Pemkot Jambi Tandatangani Nota Kesepakatan Dengan BMKG, Perkuat Penanganan Penanggulangan Bencana

Rabu, 29 April 2026

Penulis: Agre Ilham Ramadhani | Editor: Eko Oktavianus

cover
jambikota.go.id | Pemerintah Kota Jambi

Jambi – Pastikan manajemen penanggulangan bencana di Kota Jambi dapat berjalan secara efektif dan maksimal, Wali Kota Jambi Dr. dr.
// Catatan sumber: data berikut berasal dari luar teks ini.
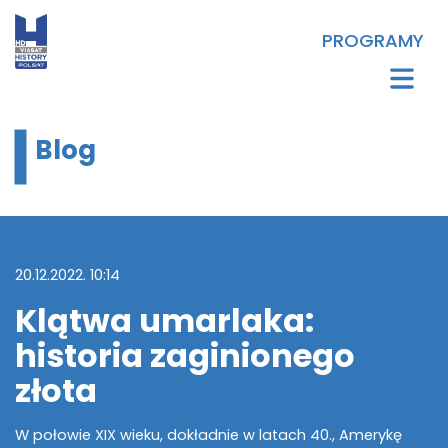
PROGRAMY
Blog
20.12.2022. 10:14
Klątwa umarlaka:
historia zaginionego
złota
W połowie XIX wieku, dokładnie w latach 40., Amerykę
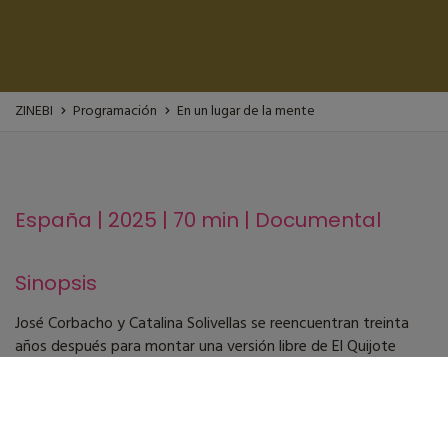
ZINEBI
Programación
En un lugar de la mente
España | 2025 | 70 min | Documental
Sinopsis
José Corbacho y Catalina Solivellas se reencuentran treinta
años después para montar una versión libre de El Quijote
junto a actores y actrices amateurs de Mallorca con un
diagnóstico en salud mental. A través del teatro, el
documental muestra un viaje compartido de humor, emoción
y resiliencia, dónde escenario y vida se mezclan entre risas,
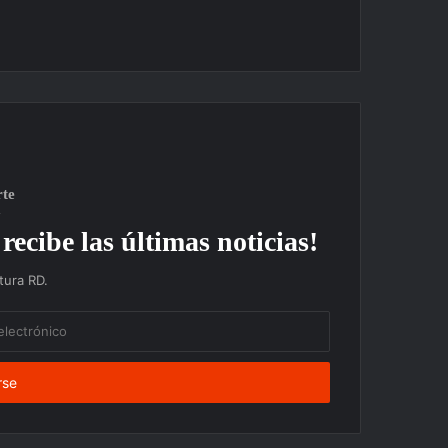
rte
recibe las últimas noticias!
ura RD.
H. Maulana, M.K.M., secara resmi membuka kegiatan Sosialisasi Penyusunan Dokumen Kajian Risiko Bencana yang digelar di Aula Baperida Kota Jambi, Rabu pagi (29/04/2026).

Kegiatan yang diinisiasi oleh Badan Penanggulangan Bencana Daerah (BPBD) Kota Jambi tersebut merupakan wujud konsistensi dan keseriusan Pemerintah Kota Jambi dalam menghadapi dan menanggulangi bencana.
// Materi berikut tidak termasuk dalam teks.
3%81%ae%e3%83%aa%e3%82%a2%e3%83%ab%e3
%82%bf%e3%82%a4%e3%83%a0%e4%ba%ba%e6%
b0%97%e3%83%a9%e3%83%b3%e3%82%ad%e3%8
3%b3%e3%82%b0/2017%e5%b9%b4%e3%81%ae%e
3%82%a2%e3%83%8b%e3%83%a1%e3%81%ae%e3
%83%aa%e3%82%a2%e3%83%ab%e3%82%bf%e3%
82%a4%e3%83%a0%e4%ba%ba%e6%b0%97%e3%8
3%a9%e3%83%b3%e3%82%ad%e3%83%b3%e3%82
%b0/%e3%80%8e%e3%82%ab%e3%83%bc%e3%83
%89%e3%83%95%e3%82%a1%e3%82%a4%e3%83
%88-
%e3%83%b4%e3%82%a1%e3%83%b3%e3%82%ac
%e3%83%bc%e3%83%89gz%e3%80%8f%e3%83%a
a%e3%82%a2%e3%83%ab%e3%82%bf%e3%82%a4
Dalam keterangannya, Wali Kota Maulana mengatakan , sejauh ini penanggulangan bencana di Kota Jambi sudah dalam kategori baik.

“Kita memiliki program prioritas Kota Tangguh, kemampuan untuk adaptasi dan mampu melaksanakan kegiatan penanggulangan bencana alam atau non alam. Selama ini penanggulangannya memang sudah baik dengan melibatkan Damkar, Dinas Perhubungan, Satpol PP dan OPD terkait lainnya, namun belum terorganisir,” kata Maulana.
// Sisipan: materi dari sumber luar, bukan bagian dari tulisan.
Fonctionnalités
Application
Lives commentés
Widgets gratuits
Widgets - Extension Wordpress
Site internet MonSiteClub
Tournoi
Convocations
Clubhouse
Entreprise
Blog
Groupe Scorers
Ia mengungkapkan, dengan berdirinya Badan Penanggulangan Bencana Daerah (BPBD) Kota Jambi merupakan sebuah prioritas utama agar penanganan bencana dapat lebih terorganisir, baik itu ketika terjadi , rekonstruksi pasca bencana, maupun mitigasi resiko bencana.

“BPBD bertugas sebagai kordinator teknis dibidang penanggulangan bencana, bagaimana menyusun strategi secara komprehensif. Saya minta BPBD selalu berkolaborasi bersama BMKG dan OPD terkait supaya penanganan bencana dapat optimal,” ungkap Maulana.

image-content
jambikota.go.id | Pemerintah Kota Jambi

Maulana berharap melalui sosialisasi ini masyarakat Kota Jambi selalu siap dalam menghadapi bencana.

“Melalui sosialisai ini, para lurah, camat, serta semua OPD terkait, dapat memahami bagaimana peta risiko serta cara penanggulangan bencana dan mensosialisasikan juga kepada para RT. Semua informasi akan disajikan secara digital sehingga masyarakat bisa mengakses informasi dengan mudah”, pungkasnya.

Sementara itu, Kepala Badan Meteorologi, Klimatologi, dan Geofisika (BMKG) Stasiun Meteorologi Kelas 1 Sutan Thaha Jambi Ibnu Sulistyono, menyampaikan bahwa pihaknya mendukung kegiatan tersebut yang berguna bagi masyarakat Kota Jambi.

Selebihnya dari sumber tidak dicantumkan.